The phenomenon seems most popular among small, community churches and evangelical congregations, says Bishop Kenneth L. Carder of Duke Divinity School, who studies how congregations are formed.
Some congregations meet at theaters while a church is being built. Others go there because "they have seen this as a means by which they can attract people who have a less than positive feeling toward a traditional church and assume that the traditional space itself is detrimental to reaching these people," Carder says.
More than 75 churches nationwide worship at one of the theaters owned by Regal Entertainment Group, the nation's largest theater chain.
Tom Galley, chief operations and technology officer for National CineMedia, a venture of Regal Entertainment and AMC Entertainment Inc., says that while renting space to churches is not a huge money maker, it offers a use for otherwise empty theaters on a Sunday morning while exposing more people to the movie complexes.
"And we don't charge for the smell of the popcorn," Galley says.
At first glance, it might seem like an odd relationship - Holy Scripture in the morning, R-rated movies in the afternoon.
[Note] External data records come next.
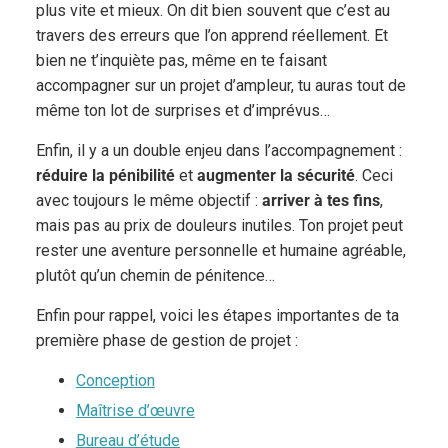
plus vite et mieux. On dit bien souvent que c’est au
travers des erreurs que l’on apprend réellement. Et
bien ne t’inquiète pas, même en te faisant
accompagner sur un projet d’ampleur, tu auras tout de
même ton lot de surprises et d’imprévus…
Enfin, il y a un double enjeu dans l’accompagnement :
réduire la pénibilité
et
augmenter la sécurité
. Ceci
avec toujours le même objectif :
arriver à tes fins
,
mais pas au prix de douleurs inutiles. Ton projet peut
rester une aventure personnelle et humaine agréable,
plutôt qu’un chemin de pénitence…
Enfin pour rappel, voici les étapes importantes de ta
première phase de gestion de projet :
Conception
Maîtrise d’œuvre
Bureau d’étude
But some church leaders who worship in movie theaters say they were called there by God to serve a greater purpose.
The Annapolis Assembly of God went so far as to leave its traditional brick church, change its name to Church at the Mall and move into Crown Theaters at Westfield Shoppingtown Annapolis two years ago.
"We felt that the Lord wanted us to move from where the property was and be a ministry that met where people typically go ... into the mall, and specifically into the movie theater inside the mall," says Jason Palmer, a church advisory board member.
That divine directive has helped build the church membership from about 20 to around 100, Palmer says. The congregation has since sold its 1960s-era church building and plans to stay in the theater indefinitely, attracting "people who may not feel like the white-steeple church is their kind of church."
That philosophy is shared by other churches meeting in movie theaters.
"There's no pretense about it," says Terri Stone, director of outreach at Christ's Church of the Valley in Collegeville, Pa. Her church meets in seven theaters at a Regal cinema, and she says a movie theater is "not that church building, stained glass, omigosh, I have to be this super-holy church person. It's kind of a come-as-you-are atmosphere."
It's also a way for churches to connect with a younger crowd. Salva's Discovery Christian Church - whose members primarily are in their 20s or 30s - offers a live band and shows clips of movies, ranging from Saved! to Spiderman 2, to illustrate spiritual overtones.
The theaters also are accessible. National Community Church, for example, meets in movie theaters at Metro stops throughout the Washington, D.C., area. The theater screens are viewed as "21st-century stained glass," says the Rev. Mark Batterson.
"We think the church ought to be the most creative place on the planet," Batterson says. "Unfortunately, churches aren't known for their creativity. ... Creativity in the place you meet, the movie theater is a reflection of that."